> ACTIVITY:
Filtering the records below, copy only those lines that include the word "amalgama".

> DATA FOR REVIEW:
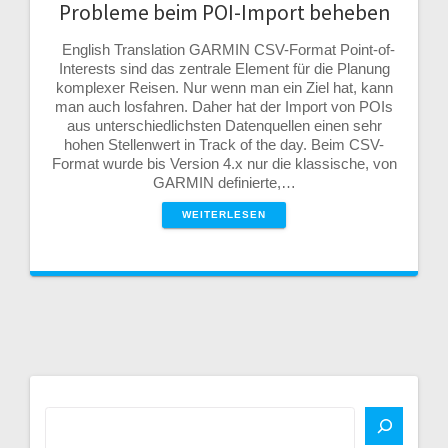
Probleme beim POI-Import beheben
English Translation GARMIN CSV-Format Point-of-
Interests sind das zentrale Element für die Planung
komplexer Reisen. Nur wenn man ein Ziel hat, kann
man auch losfahren. Daher hat der Import von POIs
aus unterschiedlichsten Datenquellen einen sehr
hohen Stellenwert in Track of the day. Beim CSV-
Format wurde bis Version 4.x nur die klassische, von
GARMIN definierte,…
WEITERLESEN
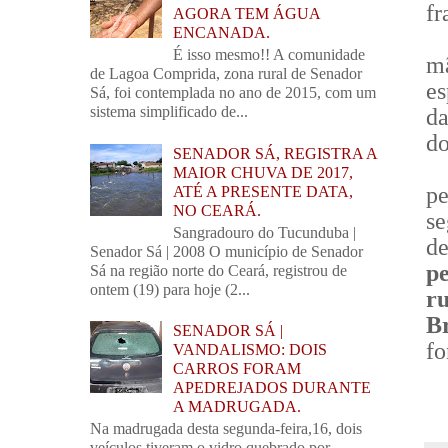
fr
AGORA TEM ÁGUA
ENCANADA.
É isso mesmo!! A comunidade
mã
de Lagoa Comprida, zona rural de Senador
es
Sá, foi contemplada no ano de 2015, com um
sistema simplificado de...
da
do
SENADOR SÁ, REGISTRA A
MAIOR CHUVA DE 2017,
p
ATÉ A PRESENTE DATA,
NO CEARÁ.
s
Sangradouro do Tucunduba |
de
Senador Sá | 2008 O município de Senador
p
Sá na região norte do Ceará, registrou de
ontem (19) para hoje (2...
r
Br
SENADOR SÁ |
fo
VANDALISMO: DOIS
CARROS FORAM
APEDREJADOS DURANTE
A MADRUGADA.
Na madrugada desta segunda-feira,16, dois
veículos tiveram o vidro quebrado por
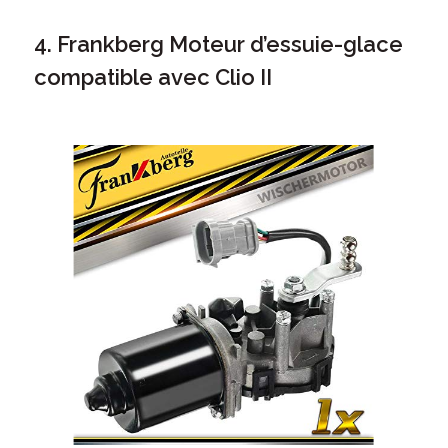
4. Frankberg
Moteur d’essuie-glace
compatible avec Clio II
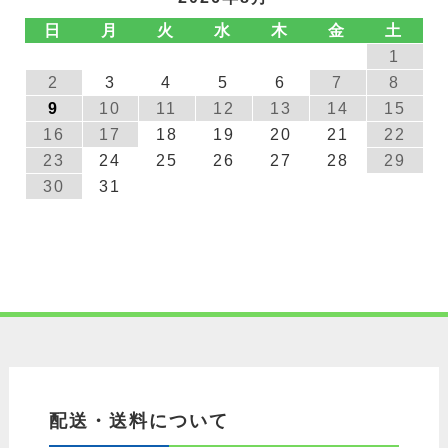
日
月
火
水
木
金
土
1
2
3
4
5
6
7
8
9
10
11
12
13
14
15
16
17
18
19
20
21
22
23
24
25
26
27
28
29
30
31
配送・送料について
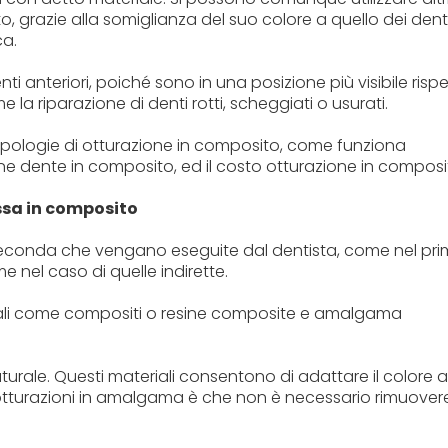
o, grazie alla somiglianza del suo colore a quello dei denti
ca.
nti anteriori, poiché sono in una posizione più visibile risp
me la riparazione di denti rotti, scheggiati o usurati.
tipologie di otturazione in composito, come funziona
one dente in composito, ed il costo otturazione in composi
ssa in composito
a seconda che vengano eseguite dal dentista, come nel pr
 nel caso di quelle indirette.
teriali come compositi o resine composite e amalgama
aturale. Questi materiali consentono di adattare il colore a
le otturazioni in amalgama è che non è necessario rimuover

> YOUR SOLUTION:
teriali come compositi o resine composite e amalgama
le otturazioni in amalgama è che non è necessario rimuover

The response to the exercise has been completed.